Search the material below for the string "Supreme". Return every line that holds it.

[Start of section]

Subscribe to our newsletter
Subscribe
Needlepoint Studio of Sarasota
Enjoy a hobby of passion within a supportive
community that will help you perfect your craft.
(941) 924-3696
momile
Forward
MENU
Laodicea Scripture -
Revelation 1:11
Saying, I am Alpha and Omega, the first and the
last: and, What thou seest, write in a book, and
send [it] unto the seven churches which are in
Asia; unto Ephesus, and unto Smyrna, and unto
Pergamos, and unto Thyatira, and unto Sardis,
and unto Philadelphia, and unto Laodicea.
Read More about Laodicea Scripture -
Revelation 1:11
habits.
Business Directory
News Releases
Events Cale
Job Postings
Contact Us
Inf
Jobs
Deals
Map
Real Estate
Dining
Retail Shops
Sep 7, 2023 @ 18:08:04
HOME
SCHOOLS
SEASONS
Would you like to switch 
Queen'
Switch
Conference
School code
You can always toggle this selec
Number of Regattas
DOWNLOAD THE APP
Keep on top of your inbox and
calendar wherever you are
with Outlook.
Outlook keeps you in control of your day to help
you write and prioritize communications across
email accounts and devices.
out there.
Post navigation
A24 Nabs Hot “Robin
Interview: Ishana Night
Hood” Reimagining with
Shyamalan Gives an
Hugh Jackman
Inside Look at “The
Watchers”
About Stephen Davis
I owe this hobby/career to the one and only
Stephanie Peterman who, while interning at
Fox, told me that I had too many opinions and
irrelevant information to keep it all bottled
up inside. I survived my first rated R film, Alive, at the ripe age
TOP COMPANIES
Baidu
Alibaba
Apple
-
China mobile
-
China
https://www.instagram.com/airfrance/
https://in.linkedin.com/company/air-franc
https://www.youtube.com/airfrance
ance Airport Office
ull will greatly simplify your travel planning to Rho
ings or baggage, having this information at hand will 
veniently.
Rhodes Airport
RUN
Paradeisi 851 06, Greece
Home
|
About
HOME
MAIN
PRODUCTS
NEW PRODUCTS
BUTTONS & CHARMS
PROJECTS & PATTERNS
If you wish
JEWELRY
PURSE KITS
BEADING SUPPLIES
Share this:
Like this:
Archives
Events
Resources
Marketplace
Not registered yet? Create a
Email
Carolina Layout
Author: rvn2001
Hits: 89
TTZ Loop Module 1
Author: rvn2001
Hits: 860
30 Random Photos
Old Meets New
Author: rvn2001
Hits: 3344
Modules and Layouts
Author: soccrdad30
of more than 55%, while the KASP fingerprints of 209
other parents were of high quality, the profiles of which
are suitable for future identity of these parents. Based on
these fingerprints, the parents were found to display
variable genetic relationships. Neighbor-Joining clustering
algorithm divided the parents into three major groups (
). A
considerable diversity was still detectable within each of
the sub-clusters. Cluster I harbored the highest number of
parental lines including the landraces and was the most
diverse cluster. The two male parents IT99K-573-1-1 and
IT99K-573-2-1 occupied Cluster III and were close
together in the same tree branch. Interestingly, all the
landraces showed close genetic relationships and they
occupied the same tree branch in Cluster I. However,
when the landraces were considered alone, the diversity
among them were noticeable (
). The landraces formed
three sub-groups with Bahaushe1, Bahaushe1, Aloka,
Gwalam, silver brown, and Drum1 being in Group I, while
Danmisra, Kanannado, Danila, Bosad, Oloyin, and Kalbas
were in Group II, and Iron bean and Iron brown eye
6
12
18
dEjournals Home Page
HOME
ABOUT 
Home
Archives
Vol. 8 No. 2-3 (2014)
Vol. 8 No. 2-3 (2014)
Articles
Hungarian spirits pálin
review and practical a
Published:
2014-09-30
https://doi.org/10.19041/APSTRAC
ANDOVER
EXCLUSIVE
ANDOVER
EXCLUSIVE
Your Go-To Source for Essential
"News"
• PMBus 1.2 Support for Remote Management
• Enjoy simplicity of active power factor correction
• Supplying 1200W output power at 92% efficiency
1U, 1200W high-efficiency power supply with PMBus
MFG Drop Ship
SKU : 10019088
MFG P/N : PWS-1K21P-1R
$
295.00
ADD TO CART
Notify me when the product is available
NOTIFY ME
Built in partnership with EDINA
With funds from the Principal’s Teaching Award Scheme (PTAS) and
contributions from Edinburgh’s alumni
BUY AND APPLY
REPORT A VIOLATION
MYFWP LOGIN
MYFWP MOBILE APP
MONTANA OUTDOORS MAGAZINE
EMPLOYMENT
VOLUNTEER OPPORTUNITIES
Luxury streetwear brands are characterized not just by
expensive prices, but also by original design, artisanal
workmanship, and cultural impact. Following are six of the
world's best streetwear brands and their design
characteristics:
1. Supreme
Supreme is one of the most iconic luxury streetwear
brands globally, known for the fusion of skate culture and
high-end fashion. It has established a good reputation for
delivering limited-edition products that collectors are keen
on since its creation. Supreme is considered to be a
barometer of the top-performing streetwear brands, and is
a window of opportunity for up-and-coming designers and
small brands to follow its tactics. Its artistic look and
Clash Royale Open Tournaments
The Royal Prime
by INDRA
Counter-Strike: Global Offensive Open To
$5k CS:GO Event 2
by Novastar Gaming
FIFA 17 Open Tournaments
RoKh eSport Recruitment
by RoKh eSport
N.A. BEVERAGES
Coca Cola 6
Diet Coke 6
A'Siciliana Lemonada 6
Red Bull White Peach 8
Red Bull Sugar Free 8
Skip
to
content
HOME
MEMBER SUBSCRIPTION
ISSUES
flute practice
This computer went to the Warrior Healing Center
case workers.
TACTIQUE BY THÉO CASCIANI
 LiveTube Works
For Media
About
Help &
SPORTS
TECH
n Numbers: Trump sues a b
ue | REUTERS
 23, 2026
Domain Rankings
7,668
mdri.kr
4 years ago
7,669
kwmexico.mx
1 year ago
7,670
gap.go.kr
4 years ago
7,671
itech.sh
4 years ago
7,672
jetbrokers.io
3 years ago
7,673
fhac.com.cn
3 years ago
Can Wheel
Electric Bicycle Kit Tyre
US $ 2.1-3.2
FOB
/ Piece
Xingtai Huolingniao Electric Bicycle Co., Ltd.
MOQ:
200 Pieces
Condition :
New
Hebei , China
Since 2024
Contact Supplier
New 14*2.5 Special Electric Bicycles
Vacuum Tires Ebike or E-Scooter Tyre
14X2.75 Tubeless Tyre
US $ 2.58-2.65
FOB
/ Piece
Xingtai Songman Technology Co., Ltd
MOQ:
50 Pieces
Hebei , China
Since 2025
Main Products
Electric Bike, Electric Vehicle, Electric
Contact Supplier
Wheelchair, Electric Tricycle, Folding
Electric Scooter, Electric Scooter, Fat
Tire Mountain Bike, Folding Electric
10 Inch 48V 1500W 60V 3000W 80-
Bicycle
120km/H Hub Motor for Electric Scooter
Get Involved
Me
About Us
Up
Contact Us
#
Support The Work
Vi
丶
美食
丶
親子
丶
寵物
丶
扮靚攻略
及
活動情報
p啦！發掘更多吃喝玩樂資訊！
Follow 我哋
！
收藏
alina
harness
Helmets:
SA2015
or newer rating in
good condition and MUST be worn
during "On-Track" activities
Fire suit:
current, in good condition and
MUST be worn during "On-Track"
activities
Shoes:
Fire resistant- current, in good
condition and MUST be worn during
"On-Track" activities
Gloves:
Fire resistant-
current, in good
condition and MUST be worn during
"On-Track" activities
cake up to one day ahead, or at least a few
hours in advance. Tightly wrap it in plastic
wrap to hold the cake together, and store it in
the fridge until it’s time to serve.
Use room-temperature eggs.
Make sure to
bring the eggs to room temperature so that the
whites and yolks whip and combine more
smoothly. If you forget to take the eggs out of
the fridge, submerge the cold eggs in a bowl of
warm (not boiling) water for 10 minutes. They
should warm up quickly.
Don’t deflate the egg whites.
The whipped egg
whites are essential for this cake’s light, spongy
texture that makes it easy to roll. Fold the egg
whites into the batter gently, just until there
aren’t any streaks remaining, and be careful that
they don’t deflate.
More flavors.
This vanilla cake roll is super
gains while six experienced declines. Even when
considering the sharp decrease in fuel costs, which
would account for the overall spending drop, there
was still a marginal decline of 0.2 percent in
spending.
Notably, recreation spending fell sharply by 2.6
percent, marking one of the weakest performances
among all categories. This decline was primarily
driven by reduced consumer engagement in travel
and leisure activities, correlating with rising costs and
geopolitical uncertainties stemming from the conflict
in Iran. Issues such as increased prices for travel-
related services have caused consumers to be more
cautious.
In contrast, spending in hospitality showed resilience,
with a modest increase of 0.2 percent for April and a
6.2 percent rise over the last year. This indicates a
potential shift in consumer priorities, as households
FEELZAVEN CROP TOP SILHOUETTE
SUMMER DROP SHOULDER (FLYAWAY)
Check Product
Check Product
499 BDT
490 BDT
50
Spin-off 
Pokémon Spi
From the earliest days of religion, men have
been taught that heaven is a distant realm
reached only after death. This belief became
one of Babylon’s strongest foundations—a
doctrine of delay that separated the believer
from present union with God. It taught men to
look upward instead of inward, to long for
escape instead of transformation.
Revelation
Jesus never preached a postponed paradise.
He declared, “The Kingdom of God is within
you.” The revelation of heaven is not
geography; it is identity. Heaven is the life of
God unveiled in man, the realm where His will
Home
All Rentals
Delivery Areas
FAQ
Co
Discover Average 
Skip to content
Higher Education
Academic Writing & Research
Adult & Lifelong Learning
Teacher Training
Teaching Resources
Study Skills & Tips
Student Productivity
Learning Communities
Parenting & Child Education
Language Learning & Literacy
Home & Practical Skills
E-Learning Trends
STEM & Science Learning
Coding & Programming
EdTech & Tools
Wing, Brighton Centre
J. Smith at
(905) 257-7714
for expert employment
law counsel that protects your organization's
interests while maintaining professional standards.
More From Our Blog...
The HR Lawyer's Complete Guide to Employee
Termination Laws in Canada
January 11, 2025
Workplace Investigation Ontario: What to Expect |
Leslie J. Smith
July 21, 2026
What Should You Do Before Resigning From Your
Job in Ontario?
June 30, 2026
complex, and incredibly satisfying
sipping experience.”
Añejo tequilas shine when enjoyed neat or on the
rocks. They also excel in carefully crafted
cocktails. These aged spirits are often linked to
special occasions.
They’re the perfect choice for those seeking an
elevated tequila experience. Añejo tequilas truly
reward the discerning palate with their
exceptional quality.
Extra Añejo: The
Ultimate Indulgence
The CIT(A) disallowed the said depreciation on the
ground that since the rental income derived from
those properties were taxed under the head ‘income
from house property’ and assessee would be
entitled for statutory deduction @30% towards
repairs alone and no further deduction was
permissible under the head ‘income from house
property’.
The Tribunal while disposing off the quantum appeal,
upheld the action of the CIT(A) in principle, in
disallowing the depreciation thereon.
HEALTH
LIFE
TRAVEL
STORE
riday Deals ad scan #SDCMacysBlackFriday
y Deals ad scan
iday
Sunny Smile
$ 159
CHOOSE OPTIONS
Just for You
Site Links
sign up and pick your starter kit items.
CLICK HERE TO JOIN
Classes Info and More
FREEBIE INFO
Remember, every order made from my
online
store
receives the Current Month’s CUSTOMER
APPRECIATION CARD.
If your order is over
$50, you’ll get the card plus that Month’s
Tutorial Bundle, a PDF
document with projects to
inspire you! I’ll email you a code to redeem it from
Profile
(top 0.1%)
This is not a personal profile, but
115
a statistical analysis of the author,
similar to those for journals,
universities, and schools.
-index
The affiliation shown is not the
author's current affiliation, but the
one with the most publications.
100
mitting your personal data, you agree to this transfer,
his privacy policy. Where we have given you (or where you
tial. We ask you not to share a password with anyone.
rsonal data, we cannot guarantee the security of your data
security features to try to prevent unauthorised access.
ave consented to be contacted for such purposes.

[End of section]

> REPLY TO THE EXERCISE
1. Supreme
Supreme is one of the most iconic luxury streetwear
on since its creation. Supreme is considered to be a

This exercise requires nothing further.